(Given records)

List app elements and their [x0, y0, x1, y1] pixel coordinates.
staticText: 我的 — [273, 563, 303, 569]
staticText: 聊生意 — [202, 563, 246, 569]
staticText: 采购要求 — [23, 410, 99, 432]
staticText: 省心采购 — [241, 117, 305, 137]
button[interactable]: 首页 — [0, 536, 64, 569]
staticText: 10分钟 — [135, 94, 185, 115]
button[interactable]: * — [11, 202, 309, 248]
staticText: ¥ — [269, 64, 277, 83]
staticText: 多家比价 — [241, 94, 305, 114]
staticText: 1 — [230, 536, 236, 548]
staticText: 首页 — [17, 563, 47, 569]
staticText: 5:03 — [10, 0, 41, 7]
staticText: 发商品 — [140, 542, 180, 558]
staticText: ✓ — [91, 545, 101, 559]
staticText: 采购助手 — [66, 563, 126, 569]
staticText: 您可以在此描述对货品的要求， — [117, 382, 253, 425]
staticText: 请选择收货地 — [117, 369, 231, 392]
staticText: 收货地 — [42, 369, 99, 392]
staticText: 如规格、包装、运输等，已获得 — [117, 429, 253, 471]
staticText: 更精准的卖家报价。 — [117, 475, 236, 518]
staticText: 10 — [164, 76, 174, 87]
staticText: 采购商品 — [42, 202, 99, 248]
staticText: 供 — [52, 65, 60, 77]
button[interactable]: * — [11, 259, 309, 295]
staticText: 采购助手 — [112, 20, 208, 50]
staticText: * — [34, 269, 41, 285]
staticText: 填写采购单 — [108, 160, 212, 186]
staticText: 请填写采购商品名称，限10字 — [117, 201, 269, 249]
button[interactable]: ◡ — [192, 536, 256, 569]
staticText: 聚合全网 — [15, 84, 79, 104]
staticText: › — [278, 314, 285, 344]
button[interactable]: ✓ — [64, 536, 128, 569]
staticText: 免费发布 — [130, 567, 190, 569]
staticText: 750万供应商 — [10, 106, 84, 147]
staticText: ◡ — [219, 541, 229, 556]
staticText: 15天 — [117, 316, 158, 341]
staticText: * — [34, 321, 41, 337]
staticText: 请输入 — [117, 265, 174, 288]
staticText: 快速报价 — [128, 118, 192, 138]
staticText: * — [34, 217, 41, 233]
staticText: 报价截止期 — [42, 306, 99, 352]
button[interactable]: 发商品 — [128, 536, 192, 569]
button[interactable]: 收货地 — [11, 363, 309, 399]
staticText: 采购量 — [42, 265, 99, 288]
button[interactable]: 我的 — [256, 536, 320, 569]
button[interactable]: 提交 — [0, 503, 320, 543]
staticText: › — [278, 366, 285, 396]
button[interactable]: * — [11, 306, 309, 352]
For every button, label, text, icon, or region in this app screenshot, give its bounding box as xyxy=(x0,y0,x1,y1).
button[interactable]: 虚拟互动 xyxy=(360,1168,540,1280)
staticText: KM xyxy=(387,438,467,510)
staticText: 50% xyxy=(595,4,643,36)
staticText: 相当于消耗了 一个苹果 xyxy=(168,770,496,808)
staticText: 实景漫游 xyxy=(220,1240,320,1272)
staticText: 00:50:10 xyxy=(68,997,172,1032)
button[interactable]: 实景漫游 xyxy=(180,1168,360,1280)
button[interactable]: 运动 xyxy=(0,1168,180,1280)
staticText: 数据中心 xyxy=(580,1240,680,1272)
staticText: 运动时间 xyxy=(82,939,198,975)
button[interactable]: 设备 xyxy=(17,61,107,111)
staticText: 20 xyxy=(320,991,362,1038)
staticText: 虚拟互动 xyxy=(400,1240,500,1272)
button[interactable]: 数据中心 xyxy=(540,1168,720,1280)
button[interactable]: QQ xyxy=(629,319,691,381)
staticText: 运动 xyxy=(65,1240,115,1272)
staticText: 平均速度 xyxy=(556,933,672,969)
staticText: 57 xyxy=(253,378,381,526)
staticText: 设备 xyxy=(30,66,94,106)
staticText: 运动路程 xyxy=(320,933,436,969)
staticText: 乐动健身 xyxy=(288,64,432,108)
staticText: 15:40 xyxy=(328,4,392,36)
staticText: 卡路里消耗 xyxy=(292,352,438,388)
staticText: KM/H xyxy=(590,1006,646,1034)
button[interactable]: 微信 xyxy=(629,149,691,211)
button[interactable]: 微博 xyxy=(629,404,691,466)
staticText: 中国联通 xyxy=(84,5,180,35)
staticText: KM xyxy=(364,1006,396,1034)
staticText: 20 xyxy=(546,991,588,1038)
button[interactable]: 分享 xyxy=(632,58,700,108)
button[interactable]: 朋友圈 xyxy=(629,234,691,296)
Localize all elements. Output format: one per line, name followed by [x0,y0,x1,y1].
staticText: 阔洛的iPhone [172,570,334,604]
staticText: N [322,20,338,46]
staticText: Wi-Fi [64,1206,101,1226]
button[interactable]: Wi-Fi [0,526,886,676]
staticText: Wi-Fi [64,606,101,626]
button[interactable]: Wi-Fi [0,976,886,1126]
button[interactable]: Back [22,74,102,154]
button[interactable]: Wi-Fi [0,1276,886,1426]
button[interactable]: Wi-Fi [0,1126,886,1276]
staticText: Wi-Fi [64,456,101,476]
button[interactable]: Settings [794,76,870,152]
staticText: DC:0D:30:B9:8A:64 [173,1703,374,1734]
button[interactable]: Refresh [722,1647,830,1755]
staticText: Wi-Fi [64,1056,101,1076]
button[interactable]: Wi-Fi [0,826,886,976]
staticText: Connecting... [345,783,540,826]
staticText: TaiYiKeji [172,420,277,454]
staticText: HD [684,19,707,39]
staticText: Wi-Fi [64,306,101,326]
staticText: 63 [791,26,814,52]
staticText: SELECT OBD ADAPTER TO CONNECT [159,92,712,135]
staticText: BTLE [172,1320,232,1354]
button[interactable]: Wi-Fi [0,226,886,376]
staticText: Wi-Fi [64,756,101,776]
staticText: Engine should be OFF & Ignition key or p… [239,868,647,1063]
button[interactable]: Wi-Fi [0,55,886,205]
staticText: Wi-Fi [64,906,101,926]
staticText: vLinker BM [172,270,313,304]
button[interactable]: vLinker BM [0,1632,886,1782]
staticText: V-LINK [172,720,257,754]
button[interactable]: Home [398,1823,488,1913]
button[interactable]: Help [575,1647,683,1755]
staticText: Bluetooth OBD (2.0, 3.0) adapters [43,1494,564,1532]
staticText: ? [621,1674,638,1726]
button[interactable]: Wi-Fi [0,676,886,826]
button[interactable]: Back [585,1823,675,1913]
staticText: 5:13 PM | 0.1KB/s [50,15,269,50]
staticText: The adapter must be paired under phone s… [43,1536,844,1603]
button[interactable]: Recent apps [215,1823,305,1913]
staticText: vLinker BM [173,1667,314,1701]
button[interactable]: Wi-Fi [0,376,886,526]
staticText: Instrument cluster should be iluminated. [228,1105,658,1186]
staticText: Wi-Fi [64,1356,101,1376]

(End Given records)

## Directions
Pull out all lines from the entries above that include the word "vLinker".

## Reply
staticText: vLinker BM [172,270,313,304]
button[interactable]: vLinker BM [0,1632,886,1782]
staticText: vLinker BM [173,1667,314,1701]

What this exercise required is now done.